Now, let’s talk about what you can do to help.
- Probably the most important thing we can do is to give children as much sensory input as possible. Let them play in the mud, snow, sand, water, food, etc. I realize this can be messy and yet it’s only a mess that can be cleaned up. Besides it could be fun to join them in their play.
- For C Section babies, the first month or two is crucial as this is the time their sensory development is happening. Keep baby wrapped snugly in a blanket, hold your baby as much as possible, hold a stretched out blanket over the baby close enough so their hands and feet can touch it and push with some effort, introduce different textures through the clothes they wear and the wash cloths you use, whisper in baby’s ear, etc. Most importantly, I would do things that bring a bit of pressure around the baby’s edges.
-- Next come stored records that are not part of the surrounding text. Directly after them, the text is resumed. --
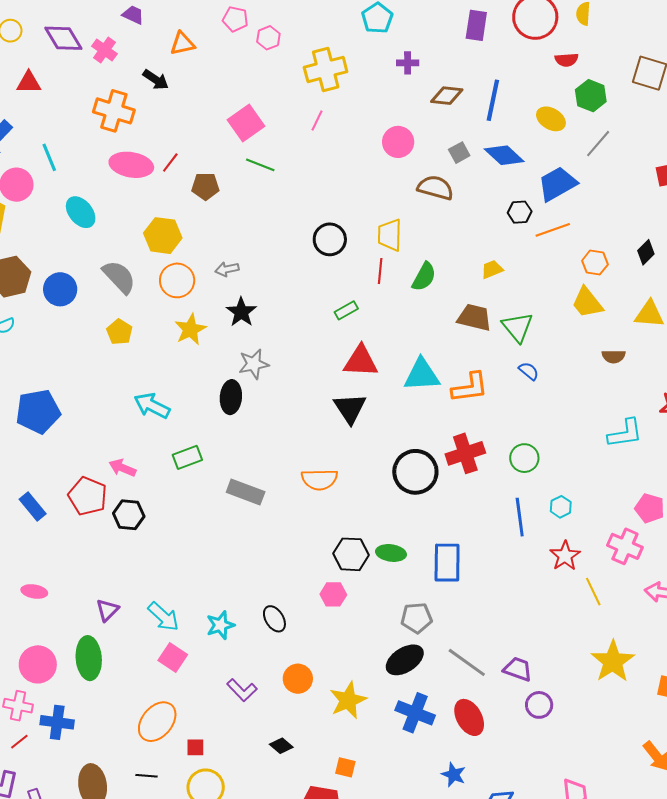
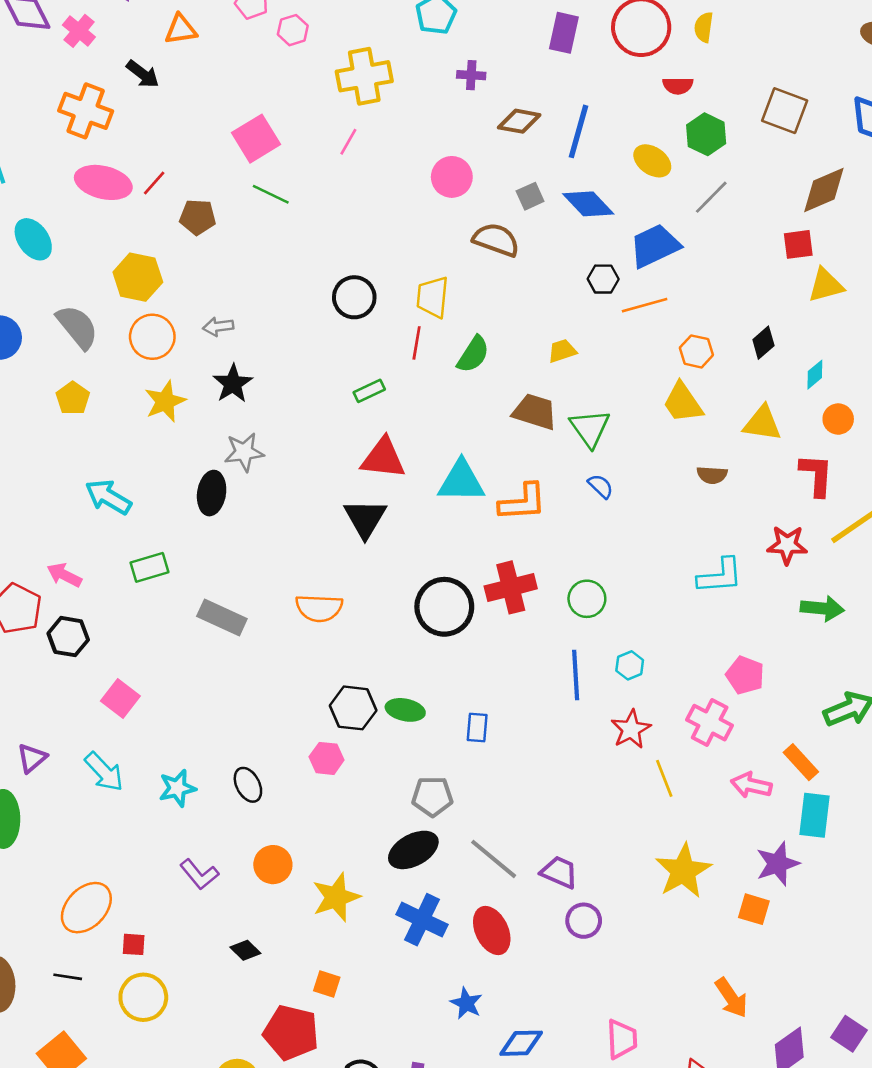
blue rectangle: (447, 563) -> (477, 727), size x0.6
pink square: (173, 658) -> (120, 699), moved

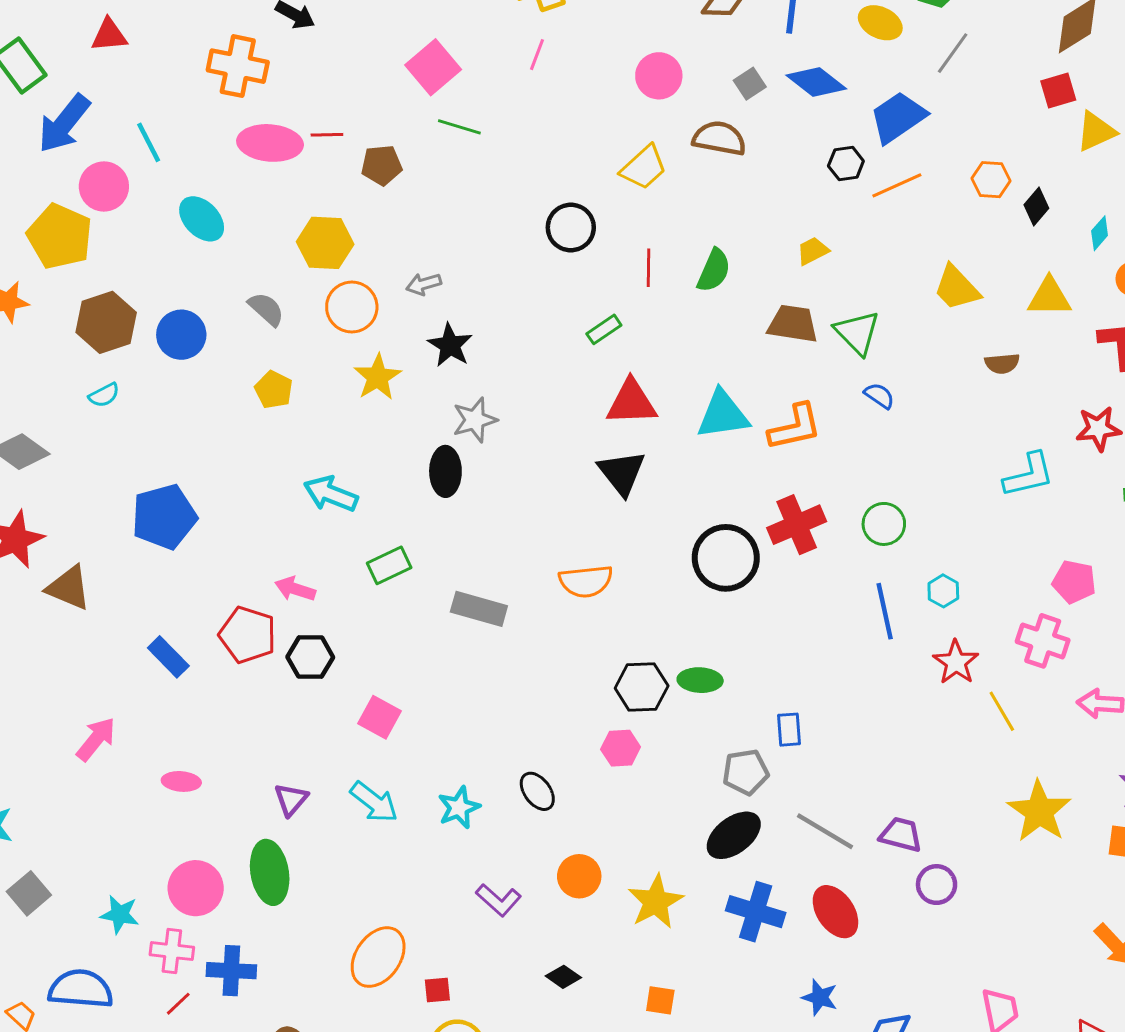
red line: (154, 183) -> (327, 135), turned 56
yellow trapezoid: (432, 297) -> (644, 167), moved, turned -129
gray semicircle: (77, 327) -> (266, 309), size x0.7
orange hexagon: (696, 351) -> (991, 180), moved
blue rectangle: (477, 727) -> (789, 730), moved

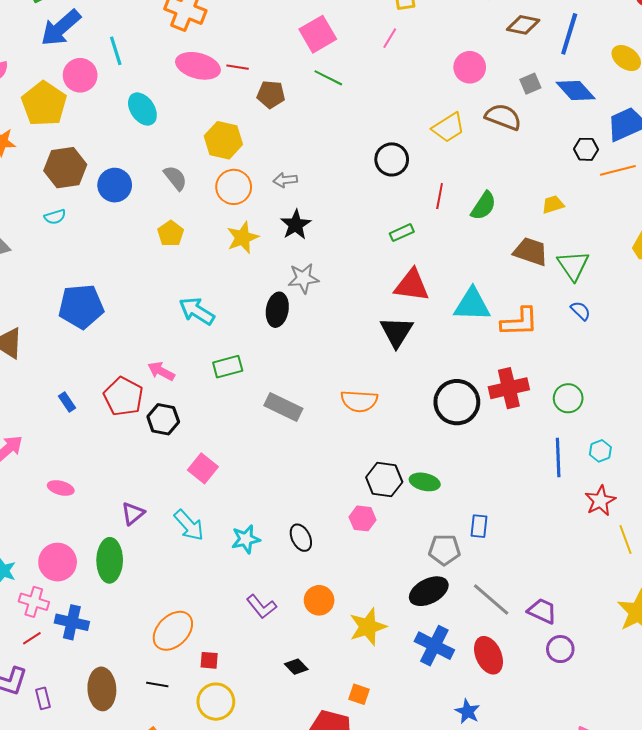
blue rectangle: (168, 657) -> (67, 402), size x0.7

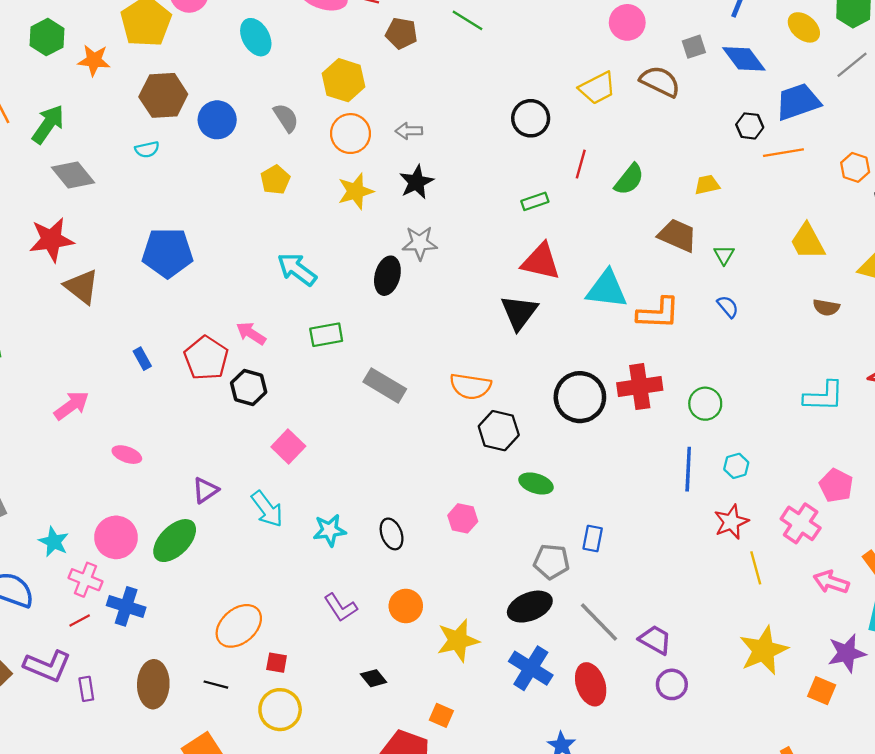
green triangle: (573, 265) -> (724, 255), size x0.6
black hexagon: (384, 480) -> (499, 431), moved
green ellipse: (110, 560) -> (175, 541), turned 39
- Get the baby out of the car seat and onto the floor as much as possible. Before doing this, get on the floor yourself and look around at the same level as your baby. This will give you a great clue of what needs to be done to make things safe.
I hope this helps a bit. I wonder if a big portion of the challenges children face as they grow up might have been prevented if they were given a great sensory type of beginning. From where I stand, I can tell a noticeable difference between children who have had awesome sensory experiences and those that don’t. Children with great sensory experiences are more likely to have better communication skills, reactions to people and situations, and acceptance of life. I realize there are some babies who can’t tolerate any type of sensory input in the early months. Those are the children I would keep my eyes on to see if things are getting better or worse as they get older.
So, go to your closet, find your clothes that can get dirty, and have a messy play day with your child. It will help your child tremendously and you’ll remember what it’s like to be one and two all over again.
By the way, a great book to get is The Out-of-Sync Child by Carol Stock Kranowitz.